Ugetsu was my first Mizoguchi film (which also came via IFC Samurai Saturdays), but this is the one that convinced me of the man's genius. Truly brilliant in plumbing the depths of human despair. Get your Kleenex ready when you sit down with this one.
I treasure this set for its inclusion of Street of Shame, Mizoguchi's final work and perhaps my favorite vintage Japanese film with a contemporary setting. Machiko Kyo is at her best as the sexy, sassy and Americanized Mickey.
This was a true revelation. Once I never would have guessed that Japanese films from the 1930s and the WWII era could be so fresh, so funny and so relevant. I've also found Sadao Yamanaka to fall into the same ahead-of-his-time category. Ornamental Hairpiece is especially magnificent. I know there's plenty enough other Shimizu classics to make up another Eclipse volume or two. That would make me sound just like the bus-driving Mr. Thank You: "Arigatooo! Arigatoooo!"
The calm and gentle manner of Ozu is an acquired taste, and I like to think of him as the Mister Rogers of Japanese cinema. Which I say as a great admirer of Fred Rogers. This Eclipse set was my introduction to his work, and even with my subsequent appreciation of his biggies like Tokyo Story, I still have a special fondness for it. The underrated Late Autumn is my personal favorite Ozu.

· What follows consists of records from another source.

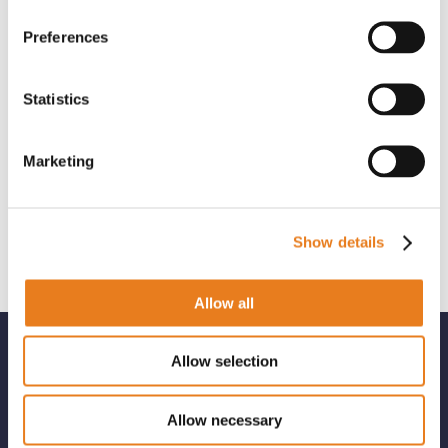
Preferences
Statistics
Marketing
Show details
Allow all
Allow selection
Aikom Technology: distributore a valore
aggiunto
Reti wireless, sicurezza, prodotti per la
Allow necessary
comunicazione professionale e soluzioni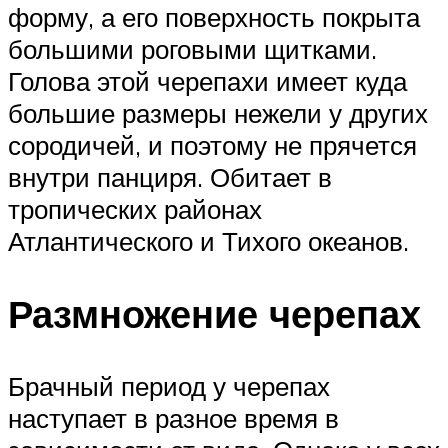
форму, а его поверхность покрыта
большими роговыми щитками.
Голова этой черепахи имеет куда
большие размеры нежели у других
сородичей, и поэтому не прячется
внутри панциря. Обитает в
тропических районах
Атлантического и Тихого океанов.
Размножение черепах
Брачный период у черепах
наступает в разное время в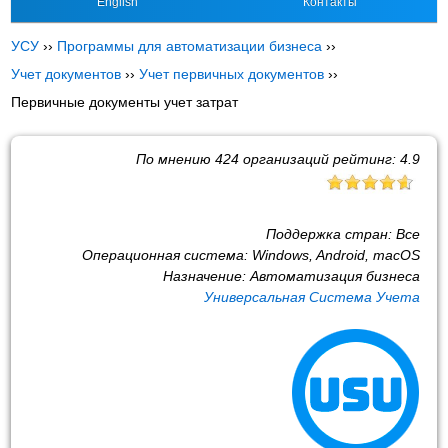
English
Контакты
УСУ
››
Программы для автоматизации бизнеса
››
Учет документов
››
Учет первичных документов
››
Первичные документы учет затрат
По мнению
424
организаций рейтинг:
4.9
Поддержка стран:
Все
Операционная система:
Windows, Android, macOS
Назначение:
Автоматизация бизнеса
Универсальная Система Учета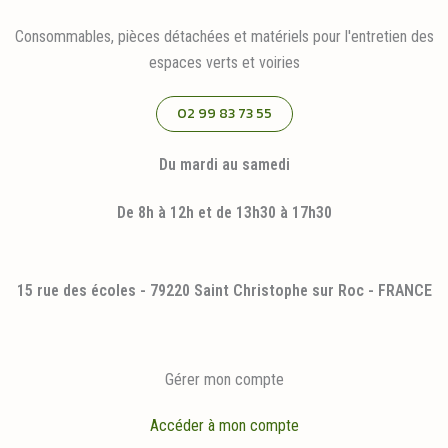
Consommables, pièces détachées et matériels pour l'entretien des
espaces verts et voiries
02 99 83 73 55
Du mardi au samedi
De 8h à 12h et de 13h30 à 17h30
15 rue des écoles - 79220 Saint Christophe sur Roc - FRANCE
Gérer mon compte
Accéder à mon compte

Another immersion in a director I'd never encountered before and came to admire big time. I also got to know Masumi Harukawa, the chubby beauty who stars in two of these movies and has become one of my top favorite Japanese actresses (also seen in a couple of Zatoichi installments).
I resisted this set at first because I used to think I wasn't interested in yakuza films. Nikkatsu Noir changed my mind with five stylistic dazzlers. Cruel Gun Story stands out as one of the best heist films I've ever seen.
Full disclosure: I actually own the Masters of Cinema edition, not the Criterion. But regardless of the publisher, this is a thrilling, visually arresting masterpiece. Whenever Criterion releases a Blu-ray upgrade to accompany the recent Kuroneko, I'll jump right on board.
As with Onibaba, I own a U.K. edition of this one. I really disliked Teshigahara's Face of Another and had no interest in buying the box set that includes it. But this one is a totally different matter in my book. It's a deranged parable with images that stick in your mind forever. Give us the Blu-ray if you want to convert me, Criterion.
And last, this is a total oddball that I might never have discovered if not for the Criterion release and all the positive buzz surrounding it. I'm not a horror enthusiast and I would likely have dismissed House as silly teen girl fluff. But oh my goodness, is it ever a wonderful and delirious experience. Thank you, Criterion, for opening my gaijin eyes time and time again.